**Action item:** Work through the entries below and report how many lines include "banjir". The number alone is the answer.

**Saved entries:**

== Segment start ==

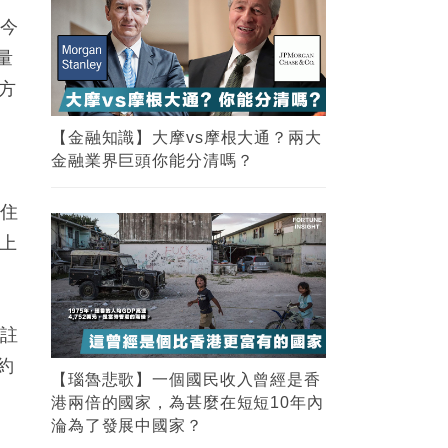
，今
量
額方
【金融知識】大摩vs摩根大通？兩大
金融業界巨頭你能分清嗎？
手住
年上
樓註
約
【瑙魯悲歌】一個國民收入曾經是香
港兩倍的國家，為甚麼在短短10年內
淪為了發展中國家？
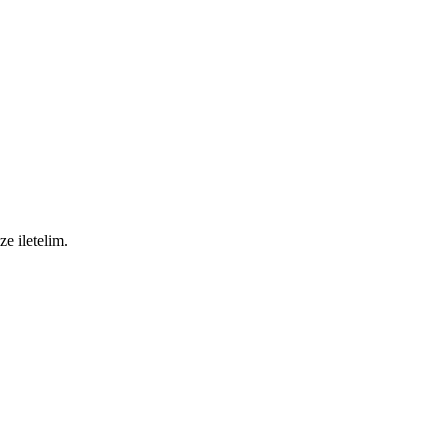
ze iletelim.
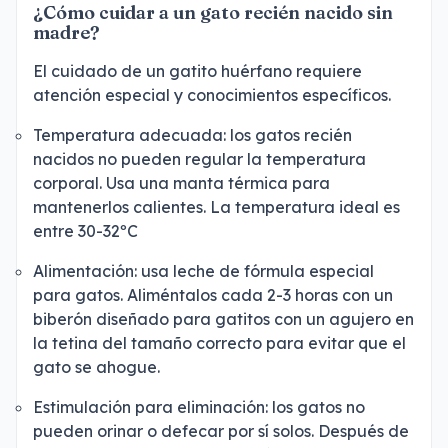
¿Cómo cuidar a un gato recién nacido sin
madre?
El cuidado de un gatito huérfano requiere
atención especial y conocimientos específicos.
Temperatura adecuada: los gatos recién
nacidos no pueden regular la temperatura
corporal. Usa una manta térmica para
mantenerlos calientes. La temperatura ideal es
entre 30-32ºC
Alimentación: usa leche de fórmula especial
para gatos. Aliméntalos cada 2-3 horas con un
biberón diseñado para gatitos con un agujero en
la tetina del tamaño correcto para evitar que el
gato se ahogue.
Estimulación para eliminación: los gatos no
pueden orinar o defecar por sí solos. Después de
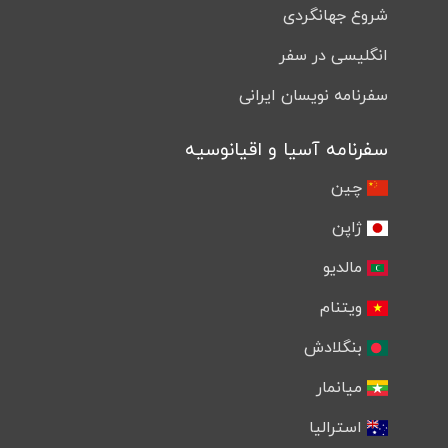
شروع جهانگردی
انگلیسی در سفر
سفرنامه نویسان ایرانی
سفرنامه آسیا و اقیانوسیه
چین
ژاپن
مالدیو
ویتنام
بنگلادش
میانمار
استرالیا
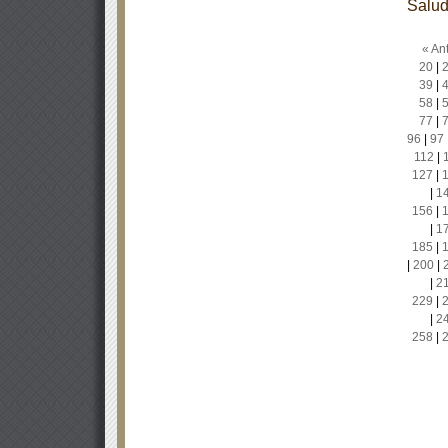
Salu
« Ant
20
|
39
|
58
|
77
|
96
|
97
112
|
127
|
|
1
156
|
|
1
185
|
|
200
|
|
2
229
|
|
2
258
|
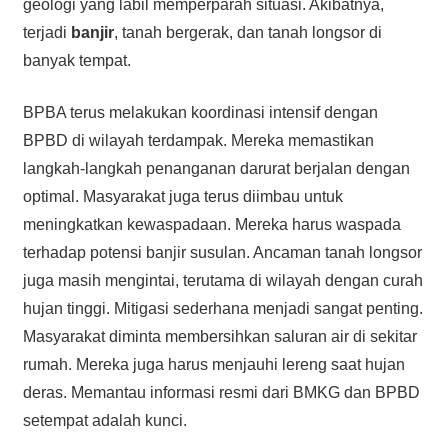
geologi yang labil memperparah situasi. Akibatnya,
terjadi
banjir
, tanah bergerak, dan tanah longsor di
banyak tempat.
BPBA terus melakukan koordinasi intensif dengan
BPBD di wilayah terdampak. Mereka memastikan
langkah-langkah penanganan darurat berjalan dengan
optimal. Masyarakat juga terus diimbau untuk
meningkatkan kewaspadaan. Mereka harus waspada
terhadap potensi banjir susulan. Ancaman tanah longsor
juga masih mengintai, terutama di wilayah dengan curah
hujan tinggi. Mitigasi sederhana menjadi sangat penting.
Masyarakat diminta membersihkan saluran air di sekitar
rumah. Mereka juga harus menjauhi lereng saat hujan
deras. Memantau informasi resmi dari BMKG dan BPBD
setempat adalah kunci.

== Segment end ==

**Output:** 2